A menos que puedas proporcionarle una prueba de la existencia de Dios, no lo creerá.
Mi corazón sangra por ti.
Si verdaderamente has hecho de la meta de salvar el alma de Berengar tu misión en la vida, entonces tienes un trabajo duro por delante.
Aunque puede que no pueda directamente asistirte en tus esfuerzos, ya que lo último que Berengar quiere es que un sacerdote como yo lo sermonee sobre la moralidad y la voluntad divina de Dios.
Sin embargo, podría ofrecerte algún consejo útil…
Adela escuchó este discurso con diversas emociones a lo largo de su extensión.
Cuando Ludolf habló esta última parte, se mostró instantáneamente curiosa.
Con una expresión suplicante, tomó las manos del sacerdote y le imploró asistencia.
—Por favor, agradeceré cualquier cosa que pueda hacer para ayudarme a salvar a mi esposo de la condenación eterna.
Ludolf suspiró pesadamente mientras reunía sus pensamientos.
Después de varios momentos de silencio, le dio a Adela el consejo que creía que la ayudaría en su arduo camino.
—Si lo que dices es cierto, y Berengar no solo está sin fe sino que activamente desprecia a nuestro creador, quizás deberías indagar en su pasado, y descubrir qué evento traumático lo llevó a comportarse de tal manera hacia Dios.
Uno no simplemente odia al Señor sin tener una razón para hacerlo.
Seguramente hay algo que ocurrió en su pasado que lo llevó a detestar tan vehementemente al Señor Dios Todopoderoso.

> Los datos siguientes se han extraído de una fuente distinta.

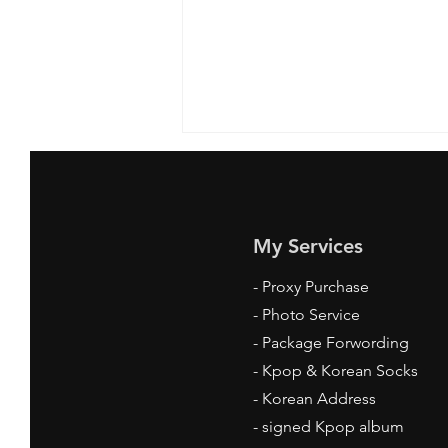
My Services
-
Proxy Purchase
- Photo Service
Where to Get Kpop Socks
- Package Forwording
Online: Your Ultimate Guide
-
Kpop & Korean Socks
-
Korean Address
-
signed Kpop album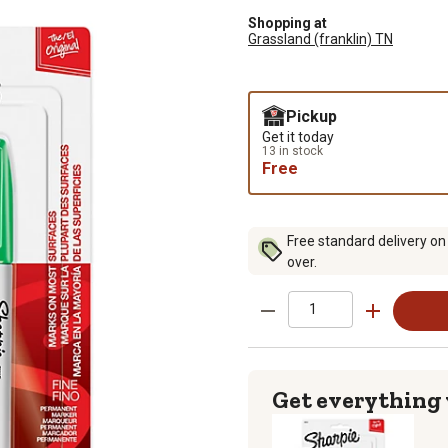
Shopping at
Grassland (franklin) TN
Pickup
Get it today
13 in stock
Free
Free standard delivery on
over.
Get everything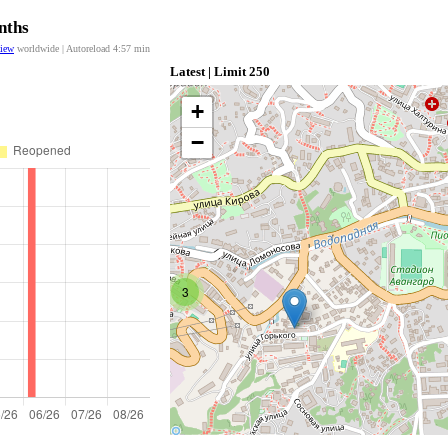
nths
view
worldwide | Autoreload
4:57
min
Latest | Limit 250
+
−
3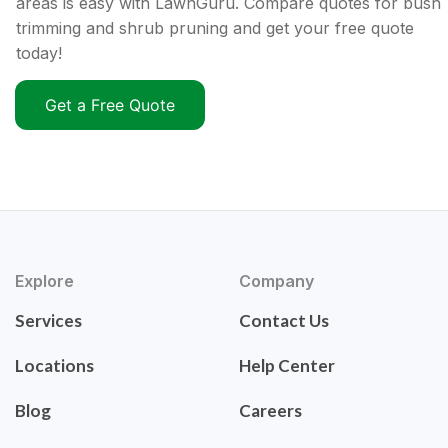
areas is easy with LawnGuru. Compare quotes for bush
trimming and shrub pruning and get your free quote
today!
Get a Free Quote
Explore
Company
Services
Contact Us
Locations
Help Center
Blog
Careers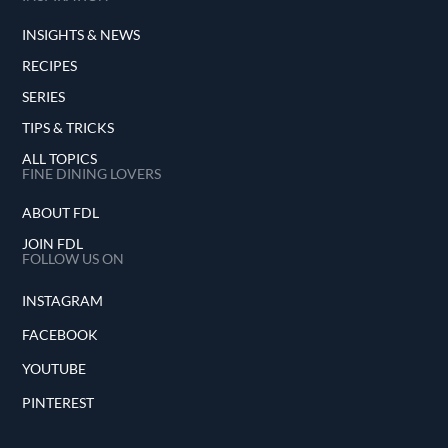
INSIGHTS & NEWS
RECIPES
SERIES
TIPS & TRICKS
ALL TOPICS
FINE DINING LOVERS
ABOUT FDL
JOIN FDL
FOLLOW US ON
INSTAGRAM
FACEBOOK
YOUTUBE
PINTEREST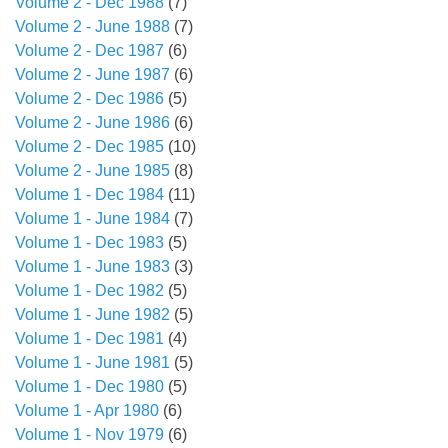
Volume 2 - Dec 1988
(7)
Volume 2 - June 1988
(7)
Volume 2 - Dec 1987
(6)
Volume 2 - June 1987
(6)
Volume 2 - Dec 1986
(5)
Volume 2 - June 1986
(6)
Volume 2 - Dec 1985
(10)
Volume 2 - June 1985
(8)
Volume 1 - Dec 1984
(11)
Volume 1 - June 1984
(7)
Volume 1 - Dec 1983
(5)
Volume 1 - June 1983
(3)
Volume 1 - Dec 1982
(5)
Volume 1 - June 1982
(5)
Volume 1 - Dec 1981
(4)
Volume 1 - June 1981
(5)
Volume 1 - Dec 1980
(5)
Volume 1 - Apr 1980
(6)
Volume 1 - Nov 1979
(6)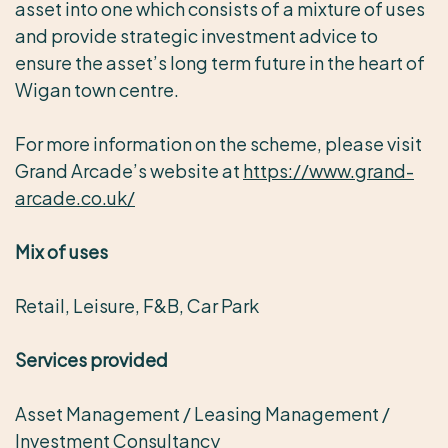
asset into one which consists of a mixture of uses
and provide strategic investment advice to
ensure the asset’s long term future in the heart of
Wigan town centre.
For more information on the scheme, please visit
Grand Arcade’s website at
https://www.grand-
arcade.co.uk/
Mix of uses
Retail, Leisure, F&B, Car Park
Services provided
Asset Management / Leasing Management /
Investment Consultancy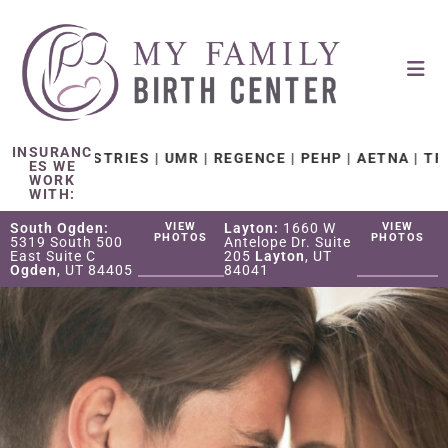
INSURANC
NISTRIES | UMR | REGENCE | PEHP | AETNA | TRICARE W
ES WE
WORK
WITH:
South Ogden:
VIEW
Layton:
1660 W
VIEW
PHOTOS
PHOTOS
5319 South 500
Antelope Dr. Suite
East Suite C
205
Layton
, UT
Ogden
, UT 84405
84041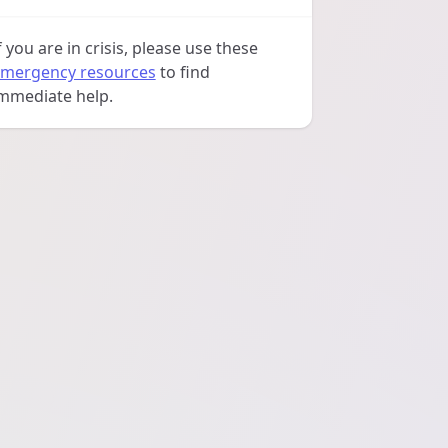
f you are in crisis, please use these
mergency resources
to find
mmediate help.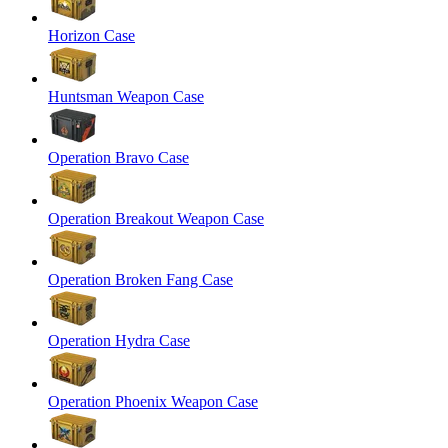
Horizon Case
Huntsman Weapon Case
Operation Bravo Case
Operation Breakout Weapon Case
Operation Broken Fang Case
Operation Hydra Case
Operation Phoenix Weapon Case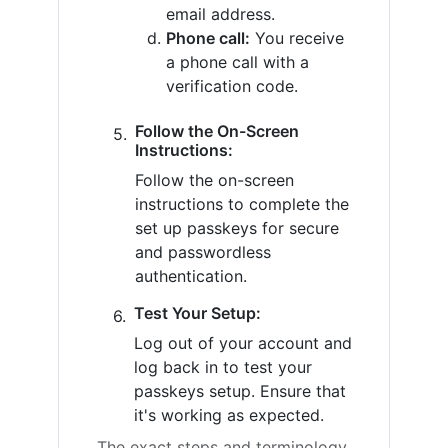
email address.
Phone call:
You receive
a phone call with a
verification code.
Follow the On-Screen
Instructions:
Follow the on-screen
instructions to complete the
set up passkeys for secure
and passwordless
authentication.
Test Your Setup:
Log out of your account and
log back in to test your
passkeys setup. Ensure that
it's working as expected.
The exact steps and terminology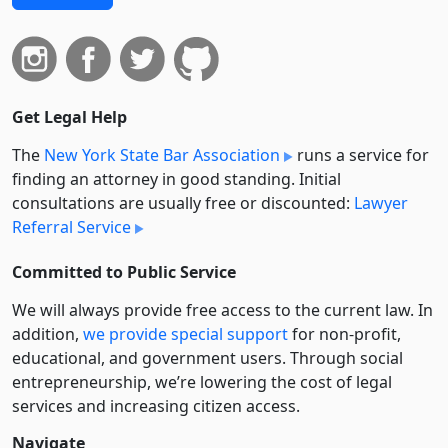
Get Legal Help
The
New York State Bar Association
runs a service for
finding an attorney in good standing. Initial
consultations are usually free or discounted:
Lawyer
Referral Service
Committed to Public Service
We will always provide free access to the current law. In
addition,
we provide special support
for non-profit,
educational, and government users. Through social
entre­pre­neurship, we’re lowering the cost of legal
services and increasing citizen access.
Navigate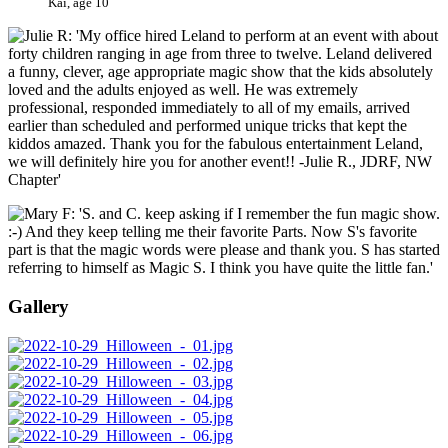
Kai, age 10
Gallery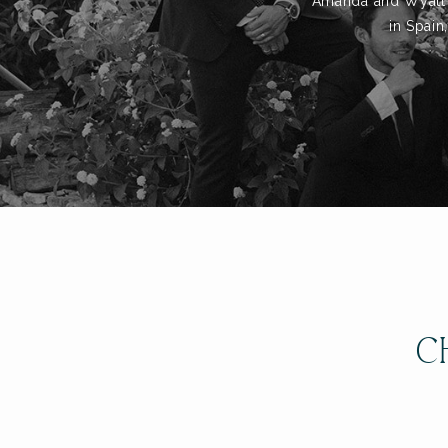
Amanda and Wyatt to
in Spain
C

Si quieres cambiar su opinión sobre la religión, primero debes descubrir cómo llegó a tener tales puntos de vista en primer lugar.
Una vez que entiendas al hombre, solo entonces podrás razonar con él.
No te mentiré.
Será una tarea difícil de realizar, ya que el Rey oculta bien sus secretos.
Sin embargo, si realmente deseas redimirlo a los ojos del creador, entonces ese debería ser tu punto de partida.
O podrías abandonar a Berengar por completo, y centrar tus esfuerzos en criar correctamente a tus hijos, para que puedan ser una inspiración para que el pueblo siga.
Un Rey Piadoso sería un cambio muy bienvenido del actual cruel Rey.
Solo ten presente que, con el sistema que Berengar tiene en su lugar, tendrás que luchar con Linde para asegurar la posición de tu hijo como sucesor de Berengar, y tal conflicto podría resultar bastante abrumador.
Adela escuchó estas dos opciones en la vida y cuestionó lo que realmente deseaba.
¿Deseaba salvar el alma de su esposo, o centrar sus esfuerzos en criar a su hijo para ser un rey justo y piadoso?
Esa era una pregunta que solo podía resolver después de una meditación y esclarecimiento exhaustivo.
Lo que eligiera seguramente tendría grandes consecuencias para el futuro.
Por lo tanto, decidió que esperaría hasta haber reflexionado adecuadamente sobre sí misma y sus deseos antes de seguir cualquiera de las dos rutas.
En cuanto al momento, la Alta Reina recopiló sus pensamientos antes de levantarse de su asiento.
Miró al Sacerdote con una cálida sonrisa mientras le agradecía por su ayuda.
—Gracias, padre.
Me has dado mucho en qué pensar, y creo que necesitaré tomarme un tiempo para meditar sobre esto antes de llegar a una conclusión adecuada.
Ludolf sonrió en respuesta a la gratitud de su Reina antes de darle una última ayuda.
—Decidas lo que decidas, tienes mi apoyo incondicional.
Si necesitas algo en absoluto, sabes dónde encontrarme…
Con eso dicho, Adela se marchó de la Catedral y regresó al Palacio.
Tenía mucho en qué pensar, y tiempo suficiente para hacerlo.